TELOSscope: The Telos Press Blog

Telos on the Outsider Theory Podcast

On the latest episode of the Outsider Theory podcast, host Geoff Shullenberger talks with Jacob Siegel, senior writer at Tablet and co-host of Manifesto! A Podcast, about the rightward trajectory of certain insights of Frankfurt School–derived critical theory, especially in light of the history of the Telos and its founder and editor, Paul Piccone. The discussion also turns to Piccone’s friend Paul Gottfried, the continued relevance of Herbert Marcuse’s “Repressive Tolerance,” the Thiel-affiliated New Right’s cultivation of a counter-elite, the recent Vanity Fair profile of the Thielverse, and more. Listen to the podcast here. For a limited time, save 20% on individual subscriptions to Telos and on Telos Press books by using the coupon code OUTSIDER20 in our online store.

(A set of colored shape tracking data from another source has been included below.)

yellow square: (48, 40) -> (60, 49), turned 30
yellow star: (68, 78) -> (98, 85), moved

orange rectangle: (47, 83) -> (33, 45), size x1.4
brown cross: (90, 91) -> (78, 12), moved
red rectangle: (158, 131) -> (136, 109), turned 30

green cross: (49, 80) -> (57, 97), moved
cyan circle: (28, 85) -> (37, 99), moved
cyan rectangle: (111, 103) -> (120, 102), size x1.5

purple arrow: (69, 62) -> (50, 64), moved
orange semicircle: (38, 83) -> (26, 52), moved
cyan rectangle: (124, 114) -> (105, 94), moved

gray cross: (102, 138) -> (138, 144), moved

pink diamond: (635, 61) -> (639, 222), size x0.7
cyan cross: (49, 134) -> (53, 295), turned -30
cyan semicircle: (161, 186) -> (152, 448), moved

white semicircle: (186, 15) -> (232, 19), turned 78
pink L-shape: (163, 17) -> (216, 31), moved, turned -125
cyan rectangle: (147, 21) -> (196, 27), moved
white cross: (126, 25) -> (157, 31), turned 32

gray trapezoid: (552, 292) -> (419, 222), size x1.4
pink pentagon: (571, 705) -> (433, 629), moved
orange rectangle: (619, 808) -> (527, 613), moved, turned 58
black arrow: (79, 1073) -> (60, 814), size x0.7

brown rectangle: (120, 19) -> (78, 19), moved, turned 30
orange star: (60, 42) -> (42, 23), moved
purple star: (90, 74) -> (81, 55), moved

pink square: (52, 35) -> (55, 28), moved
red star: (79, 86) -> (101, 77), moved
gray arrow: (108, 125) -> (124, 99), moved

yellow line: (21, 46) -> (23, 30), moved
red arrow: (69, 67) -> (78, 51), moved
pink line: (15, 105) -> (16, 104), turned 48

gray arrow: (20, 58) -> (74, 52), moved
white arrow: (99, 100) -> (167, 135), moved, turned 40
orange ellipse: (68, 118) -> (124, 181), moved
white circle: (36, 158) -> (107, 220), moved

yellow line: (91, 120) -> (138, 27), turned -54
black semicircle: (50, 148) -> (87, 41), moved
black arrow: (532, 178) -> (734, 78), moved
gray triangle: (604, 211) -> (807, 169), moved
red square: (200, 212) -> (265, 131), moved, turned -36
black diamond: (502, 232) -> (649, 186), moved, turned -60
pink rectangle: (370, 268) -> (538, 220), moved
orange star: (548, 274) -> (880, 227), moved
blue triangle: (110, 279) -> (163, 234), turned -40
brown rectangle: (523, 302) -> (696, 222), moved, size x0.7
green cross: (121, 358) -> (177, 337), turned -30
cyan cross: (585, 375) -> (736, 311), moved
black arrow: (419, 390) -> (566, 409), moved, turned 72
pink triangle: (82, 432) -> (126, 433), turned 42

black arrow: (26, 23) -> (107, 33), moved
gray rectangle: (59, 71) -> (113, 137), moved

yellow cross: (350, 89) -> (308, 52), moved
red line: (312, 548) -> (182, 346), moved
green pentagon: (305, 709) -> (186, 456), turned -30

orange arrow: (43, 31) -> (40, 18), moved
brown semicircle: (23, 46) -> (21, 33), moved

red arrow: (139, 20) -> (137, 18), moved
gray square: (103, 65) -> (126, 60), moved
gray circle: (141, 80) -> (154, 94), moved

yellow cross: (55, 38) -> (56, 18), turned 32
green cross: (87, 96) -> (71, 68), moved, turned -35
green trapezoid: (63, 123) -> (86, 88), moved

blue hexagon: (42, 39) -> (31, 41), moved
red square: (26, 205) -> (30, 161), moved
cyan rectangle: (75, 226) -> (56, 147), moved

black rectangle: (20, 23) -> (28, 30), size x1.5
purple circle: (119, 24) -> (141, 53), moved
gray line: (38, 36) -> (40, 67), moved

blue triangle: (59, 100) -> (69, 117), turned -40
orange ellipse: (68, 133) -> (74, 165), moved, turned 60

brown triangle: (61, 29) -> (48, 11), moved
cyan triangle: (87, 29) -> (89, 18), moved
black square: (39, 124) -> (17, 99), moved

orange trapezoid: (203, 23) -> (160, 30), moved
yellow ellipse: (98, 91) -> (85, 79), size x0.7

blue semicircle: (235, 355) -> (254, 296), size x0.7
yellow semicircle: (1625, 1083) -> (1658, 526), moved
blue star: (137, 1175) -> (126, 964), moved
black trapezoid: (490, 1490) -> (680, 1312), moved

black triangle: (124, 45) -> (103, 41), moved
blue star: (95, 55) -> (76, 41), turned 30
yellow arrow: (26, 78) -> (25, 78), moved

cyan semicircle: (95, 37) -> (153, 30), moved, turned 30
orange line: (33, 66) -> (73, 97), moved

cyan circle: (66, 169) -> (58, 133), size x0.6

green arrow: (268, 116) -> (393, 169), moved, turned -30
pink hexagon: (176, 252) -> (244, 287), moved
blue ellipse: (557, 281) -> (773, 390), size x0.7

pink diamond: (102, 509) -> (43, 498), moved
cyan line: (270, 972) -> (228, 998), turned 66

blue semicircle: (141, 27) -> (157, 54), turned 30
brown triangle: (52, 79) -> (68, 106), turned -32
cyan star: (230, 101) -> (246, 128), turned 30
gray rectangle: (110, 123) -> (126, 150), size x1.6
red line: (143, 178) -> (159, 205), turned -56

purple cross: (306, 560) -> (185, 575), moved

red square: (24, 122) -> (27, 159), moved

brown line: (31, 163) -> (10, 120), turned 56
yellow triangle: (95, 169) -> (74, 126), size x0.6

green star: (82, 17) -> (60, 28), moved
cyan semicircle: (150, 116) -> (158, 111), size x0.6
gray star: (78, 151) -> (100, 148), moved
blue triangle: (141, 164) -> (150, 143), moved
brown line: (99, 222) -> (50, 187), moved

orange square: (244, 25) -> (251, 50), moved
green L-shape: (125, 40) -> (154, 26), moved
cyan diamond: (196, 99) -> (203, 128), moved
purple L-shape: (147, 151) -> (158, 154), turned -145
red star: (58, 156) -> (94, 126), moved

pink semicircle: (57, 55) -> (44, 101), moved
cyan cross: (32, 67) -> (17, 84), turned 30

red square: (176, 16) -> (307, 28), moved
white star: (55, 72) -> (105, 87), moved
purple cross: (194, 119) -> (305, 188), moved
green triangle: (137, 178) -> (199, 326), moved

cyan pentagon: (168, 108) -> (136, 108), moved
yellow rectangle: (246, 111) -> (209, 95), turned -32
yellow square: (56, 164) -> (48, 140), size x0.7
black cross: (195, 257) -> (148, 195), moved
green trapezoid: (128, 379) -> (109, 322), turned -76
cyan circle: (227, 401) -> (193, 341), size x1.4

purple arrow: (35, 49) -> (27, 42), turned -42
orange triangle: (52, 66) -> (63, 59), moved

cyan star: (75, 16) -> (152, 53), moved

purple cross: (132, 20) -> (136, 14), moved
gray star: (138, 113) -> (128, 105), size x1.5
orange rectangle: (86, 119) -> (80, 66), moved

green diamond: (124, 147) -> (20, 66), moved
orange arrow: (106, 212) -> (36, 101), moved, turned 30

1 comment to Telos on the Outsider Theory Podcast

  • Jim Kulk

    Host Geoff Shullenberger and Jacob Siegel, senior writer at Tablet and co-host of Manifesto! A Podcast, articulated a persuasive theme on the creation of a disenchanted group of intellectuals in Telos who felt betrayed by both the New Left (by the mid-1970s) and later by a portion of the Right due, in part, to the increasing bureaucratic dynamic of artificial negativity increasingly operating through the Executive Branch, State Department, intelligence community, and Big Tech.

    Paul Piccone in a selection of his essays from “Confronting the Crisis” (2008) defined Artificial Negativity as a tool used by executive circles “…. administratively attempting to constitute that negativity needed by the system as a control mechanism for a bureaucratic apparatus mired in growing internal involution,” and seemingly content with growing concentration and centralization.

    On April 1-3, 2022 Telos sponsored a conference in New York City “featuring four foreign policy advisors to Secretary of State Mike Pompeo on the theme of Civilizational States and Liberal Empire—Bound to Collide?” which seems to endorse a growing tendency within Telos to support artificial negativity in the realm of American foreign policy as well as domestic economic, political, and cultural affairs.